Namun bagi para pemain Asmara Gen Z, salah satu kunci bertahannya sinetron remaja SCTV itu justru datang dari suasana syuting yang akrab dan penuh candaan.
Hal tersebut diungkap Ciara Brosnan, Gema Vyandra, Jefan Nathanio, dan Yoona Gimenez saat berbincang dalam wawancara virtual pada Kamis (11/6/2026).
Meski menjalani syuting dalam waktu yang panjang, mereka mengaku belum pernah merasa jenuh.
"Sama sekali enggak (bosan). Kalau misalnya jenuh, kami pasti selalu nemu hal-hal baru tiap hari yang bisa dibahas, yang bisa jadi candaan," kata Gema.
Menurutnya, para pemain bahkan memiliki kelompok-kelompok tongkrongan tersendiri di lokasi syuting.
Setiap kelompok punya topik obrolan berbeda, mulai dari cerita ringan hingga gosip.
"Kalau bosan tinggal muter-muter aja. Ada pos gosip di sini, ada yang ngomongin apa, ngomongin apa. Tinggal muter-muter aja," ujarnya sambil tertawa.
Jefan Nathanio juga merasakan hal serupa. Pemeran Jefan tersebut menyebut kelompok pertemanannya dikenal paling ramai karena hampir selalu dipenuhi tawa.
"Especially geng kami itu isinya ketawa semua. Bener-bener full ketawa.

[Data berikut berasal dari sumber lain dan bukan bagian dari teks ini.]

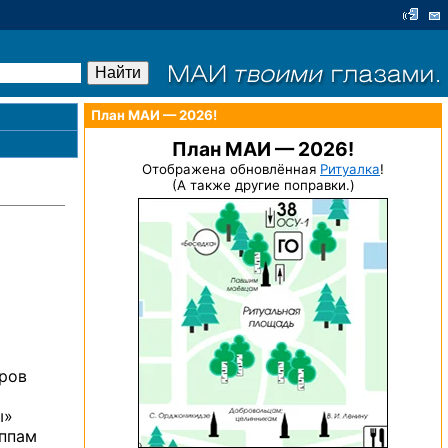
План МАИ — 2026!
План МАИ — 2026!
Отображена обновлённая
Ритуалка
!
(А также другие поправки.)
аров
ы»
уппам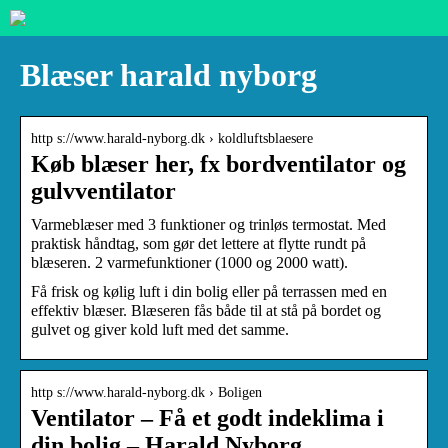
Blæser harald nyborg
http s://www.harald-nyborg.dk › koldluftsblaesere
Køb blæser her, fx bordventilator og
gulvventilator
Varmeblæser med 3 funktioner og trinløs termostat. Med
praktisk håndtag, som gør det lettere at flytte rundt på
blæseren. 2 varmefunktioner (1000 og 2000 watt).
Få frisk og kølig luft i din bolig eller på terrassen med en
effektiv blæser. Blæseren fås både til at stå på bordet og
gulvet og giver kold luft med det samme.
http s://www.harald-nyborg.dk › Boligen
Ventilator – Få et godt indeklima i
din bolig – Harald Nyborg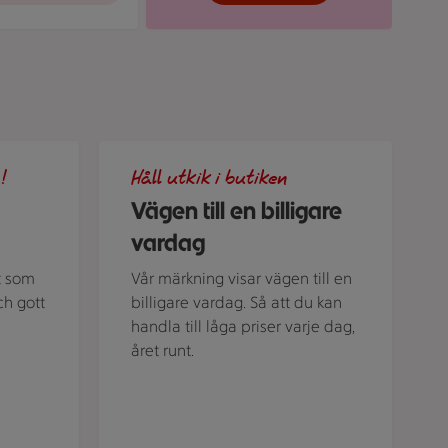
liga veckomenyn
Illustration av Vägen till en billigare vardag
!
Håll utkik i butiken
Vägen till en billigare
vardag
t som
Vår märkning visar vägen till en
ch gott
billigare vardag. Så att du kan
handla till låga priser varje dag,
året runt.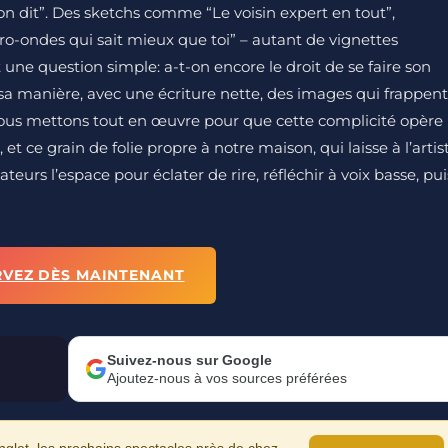
“on dit”. Des sketchs comme “Le voisin expert en tout”,
ro-ondes qui sait mieux que toi” – autant de vignettes
une question simple: a-t-on encore le droit de se faire son
a manière, avec une écriture nette, des images qui frappent
nous mettons tout en œuvre pour que cette complicité opère
et ce grain de folie propre à notre maison, qui laisse à l’artis
eurs l’espace pour éclater de rire, réfléchir à voix basse, pui
RVEZ DÈS MAINTENANT
Suivez-nous sur Google
Ajoutez-nous à vos sources préférées
let, les prochains spectacles près de chez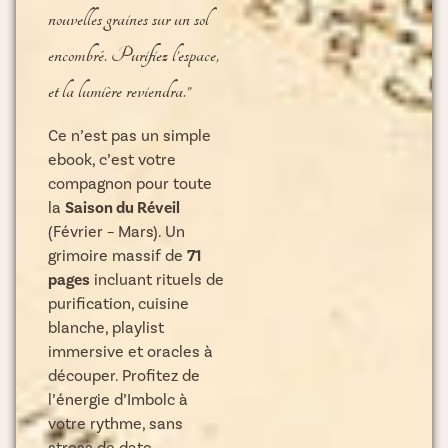
nouvelles graines sur un sol
encombré. Purifiez l’espace,
et la lumière reviendra.”
Ce n’est pas un simple
ebook, c’est votre
compagnon pour toute
la
Saison du Réveil
(Février – Mars). Un
grimoire massif de
71
pages
incluant rituels de
purification, cuisine
blanche, playlist
immersive et oracles à
découper. Profitez de
l’énergie d’Imbolc à
votre rythme, sans
stress de date.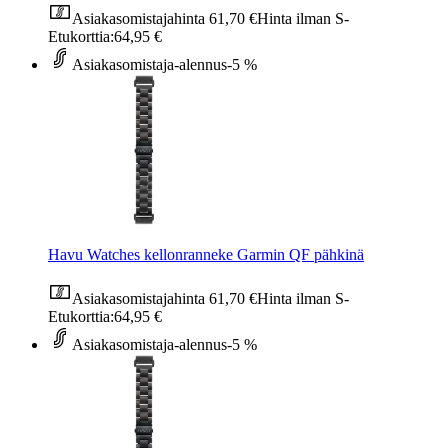
Asiakasomistajahinta
61,70 €
Hinta ilman S-
Etukorttia:
64,95 €
Asiakasomistaja-alennus
-5 %
Havu Watches kellonranneke Garmin QF pähkinä
Asiakasomistajahinta
61,70 €
Hinta ilman S-
Etukorttia:
64,95 €
Asiakasomistaja-alennus
-5 %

Semua dicandain lah pokoknya," imbuhnya.
Menariknya, selama proses syuting berlangsung, para pemain mengaku hampir tidak pernah terlibat pertengkaran serius.

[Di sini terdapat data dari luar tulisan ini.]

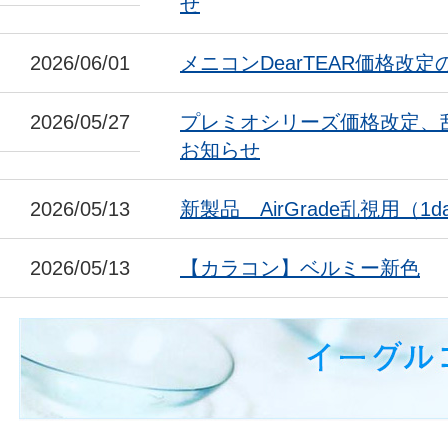
せ
2026/06/01
メニコンDearTEAR価格改
2026/05/27
プレミオシリーズ価格改定、
お知らせ
2026/05/13
新製品 AirGrade乱視用（1da
2026/05/13
【カラコン】ベルミー新色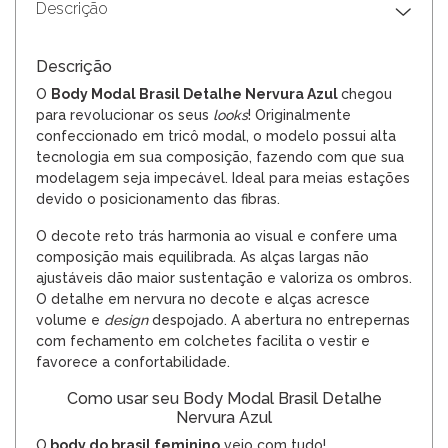
Descrição
Descrição
O
Body Modal Brasil Detalhe Nervura Azul
chegou
para revolucionar os seus
looks
! Originalmente
confeccionado em tricô modal, o modelo possui alta
tecnologia em sua composição, fazendo com que sua
modelagem seja impecável. Ideal para meias estações
devido o posicionamento das fibras.
O decote reto trás harmonia ao visual e confere uma
composição mais equilibrada. As alças largas não
ajustáveis dão maior sustentação e valoriza os ombros.
O detalhe em nervura no decote e alças acresce
volume e
design
despojado. A abertura no entrepernas
com fechamento em colchetes facilita o vestir e
favorece a confortabilidade.
Como usar seu Body Modal Brasil Detalhe
Nervura Azul
O
body
do brasil feminino
veio com tudo!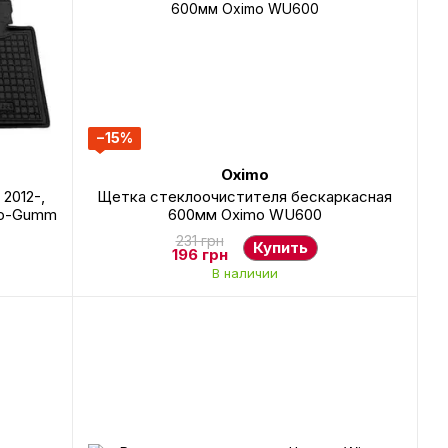
−15%
Oximo
 2012-,
Щетка стеклоочистителя бескаркасная
vto-Gumm
600мм Oximo WU600
231 грн
Купить
196 грн
В наличии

Jika ada hal yang mengganggu, mereka memilih menyelesaikannya secara langsung tanpa drama.
![Fakta Menarik Asmara Gen Z. [Instagram/@asmaragenz.sctv_]](https://media.suara.com/pictures/653x366/2025/01/22/23022-sinetron-asmara-gen-z.jpg)
"Enggak pernah (muncul drama). Kalau punya masalah ya paling langsung diomongin aja ke orangnya. Kita kompak di sini," kata Gema.
Jefan menambahkan kekompakan itu terbentuk karena para pemain sudah saling memahami karakter masing-masing.
"Kalau ada teman yang enggak suka sesuatu, kita bisa lihat dari ekspresinya. Jadi kita langsung beradaptasi sendiri tanpa perlu ngomong panjang lebar," ucapnya.